I really don’t think that the methods they use “block” certain behavior is the best way to handle this sort of thing. It would be far better if there was some kind of “out of band” notification that your conversation might be treading on shaky ground.
IMO effective guard rails seem like the most meaningful competitive advantage an AI company can offer. AI can obviously do some really impressive stuff, but the downside risk is also high and unbounded. If you're thinking of putting in into your pipeline, your main concern is going to be it going rogue and abandoning its purpose without warning.
Now that's not to say that the particular guard rails OpenAI puts in their general access models are the "correct" ones - but being able to reliably set them up seems essential for commercialization.
Configurable guard rails are; the right guard rails are very use-specific, and generic guard rails will, for many real uses, be simultaneously too aggressive and too lenient.
OpenAI can prove to customers they can keep the model in line for their specific use case if no horror stories emerge for the generic one. It's always possible that partners could come up with effective specific guidelines for their use case - but that's probably in the domain of trade secrets so OpenAI can't really rely on that for marketing / proof.
Any kind of grammar construction (idioms, parts of speech, and word choice) that is unique to (or much more common around) "offensive" or "taboo" subjects will be avoided.
The same goes for anything written objectively about these subjects; including summaries and criticisms.
The most important thing to know is that both GPT's "exhibited behavior" and these "guard rails" are implicit. GPT does not model the boundaries between subjects.

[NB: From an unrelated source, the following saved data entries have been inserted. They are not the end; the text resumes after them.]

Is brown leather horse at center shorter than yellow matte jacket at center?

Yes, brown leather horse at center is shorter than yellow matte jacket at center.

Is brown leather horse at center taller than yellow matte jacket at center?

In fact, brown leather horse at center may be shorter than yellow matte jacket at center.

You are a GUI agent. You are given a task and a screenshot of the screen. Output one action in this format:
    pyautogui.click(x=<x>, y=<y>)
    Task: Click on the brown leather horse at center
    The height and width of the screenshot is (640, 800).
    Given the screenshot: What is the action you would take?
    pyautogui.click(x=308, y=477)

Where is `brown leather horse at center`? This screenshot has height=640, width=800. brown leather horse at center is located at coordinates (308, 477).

It models the implicit patterns of "tokens" as they already exist in language examples.
By avoiding areas of example language, you avoid both the subjects in that area and the grammar constructions those subjects exist in. But that happens implicitly: what is explicitly avoided is a semantic area of tokens.
As an example, if you play AI Dungeon, you will likely be presented with an end goal, like "You are on a quest to find The Staff of Dave", followed by the next task in the quest.

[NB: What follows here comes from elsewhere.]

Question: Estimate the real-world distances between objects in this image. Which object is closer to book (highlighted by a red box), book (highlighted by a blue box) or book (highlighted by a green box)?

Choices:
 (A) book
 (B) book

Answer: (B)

If you state unequivocally in your prompt something like, "I am now in possession of The Staff of Dave", or "Carl hands me The Staff of Dave"; you will have successfully tricked AI Dungeon into completing the quest without work.
But that isn't quite true: you didn't "trick" anyone. You gave a prompt, and AI Dungeon gave you the most semantically close continuation. It behaved exactly like its LLM was designed to. The LLM was simply presented with goals that do not match its capabilities.
You used a tool that you were expected to avoid: narrative. All of the behavior I have talked about is valid narrative.
This is the same general pattern that "guardrails" are used for, but they won't fit here.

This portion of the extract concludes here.